Senate debates

Thursday, 13 September 2007

Questions without Notice

Workplace Relations

2:29 pm

Photo of Eric AbetzEric Abetz (Tasmania, Liberal Party, Minister for Fisheries, Forestry and Conservation) Share this | Hansard source

It just shows what an ungracious Leader of the Opposition in the Senate we have. Even Senator Fielding can crack a smile, but not the arrogant Leader of the Opposition in the Senate. The arrogance of the Labor Party knows no bounds. The situation is that we as a government have indicated that, other than possible finetuning, there are going to be no changes. I dare say that what Senator Minchin may have had in mind when he gave that speech was the need for the fairness test that we introduced, which has secured even further the safety net available to the working men and women of this country—because, if there is one thing the Howard government has always been concerned about, it is increasing the potential for jobs. The great news, for Senator Fielding and others who are concerned about families, is that there are now 416,000 extra breadwinners in the Australian community, helping families make ends meet because of our policies.
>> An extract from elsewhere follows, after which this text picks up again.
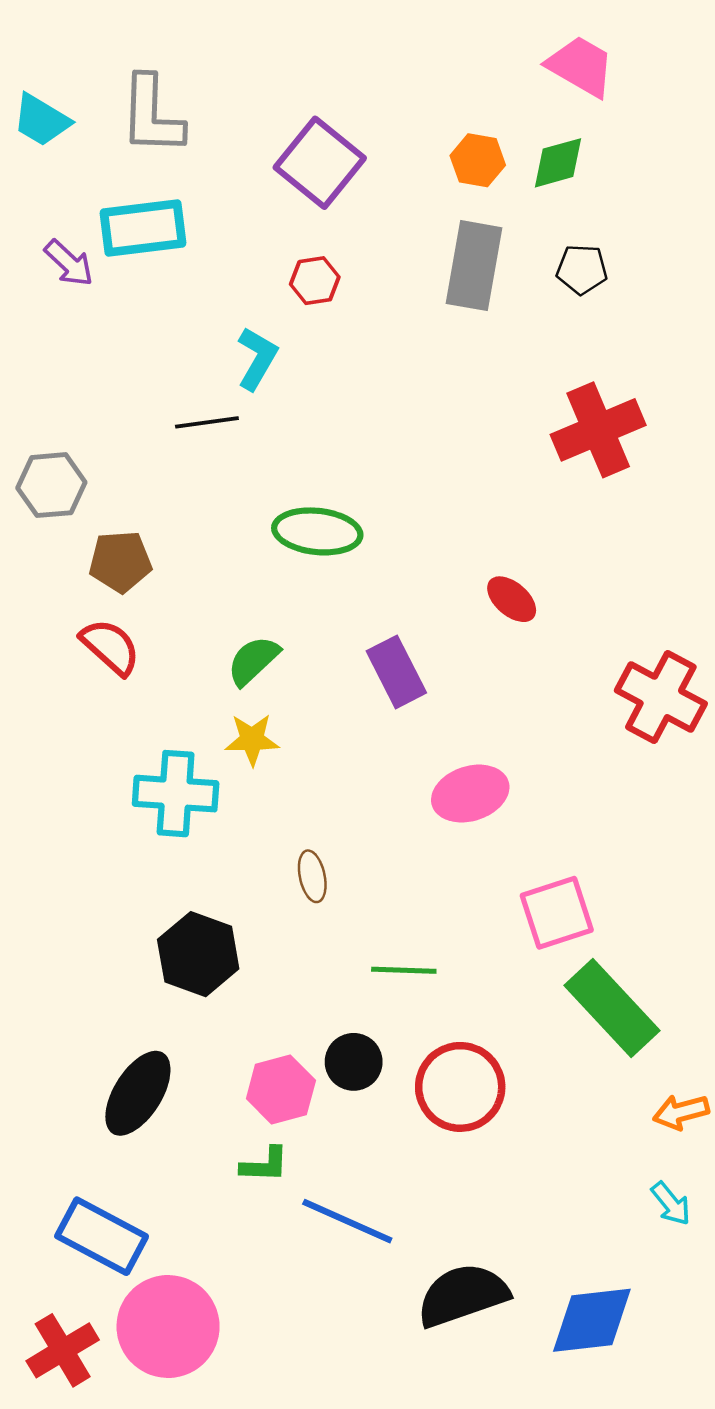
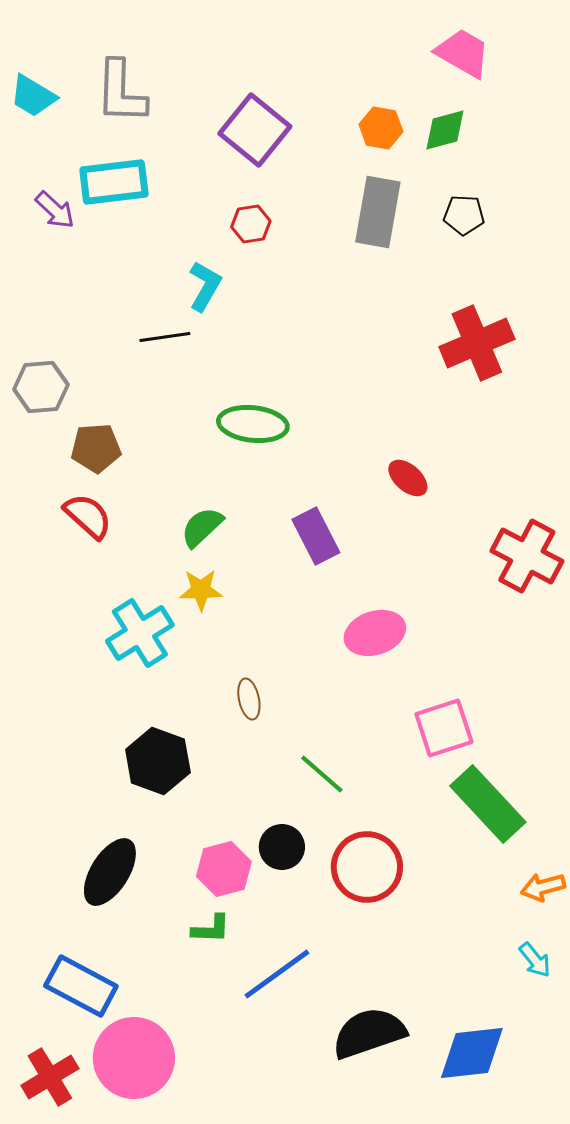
cyan cross: (176, 794) -> (140, 633), turned -36
green line: (404, 970) -> (322, 774), turned 39
blue line: (347, 1221) -> (277, 974), turned -60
But we do not believe in jobs at all costs. That is why we have secured a strengthened, greater safety net for those who are employed at a level of $75,000 or less. What we have shown once again is that the government has this capacity to balance the interests of those vital areas of job creation and job protection. That is what we have sought to do. The three statistics that I think the government can be relatively pleased about—and we always accept we can do better—are these. Real wages under this government have risen by 20 per cent. Under 13 years of Labor they rose by either nil or one-point-something per cent—but minimally, if at all. We also have the lowest rate of unemployment in 33 years. And, if we have created all this havoc within the industrial community by our changes, can somebody explain why we now have the lowest rate of industrial disputation since records were first kept in this country in 1913?

So I say to Senator Fielding: you can read the headlines, you can read the ACTU reports that come out of their sausage machine week after week, but at the end of the day there are 416,000 extra people in employment because of our policies, and they have achieved real wage increases, over the period since we were first elected, of 20.8 per cent. In anybody’s language that is very good news for the families of Australia.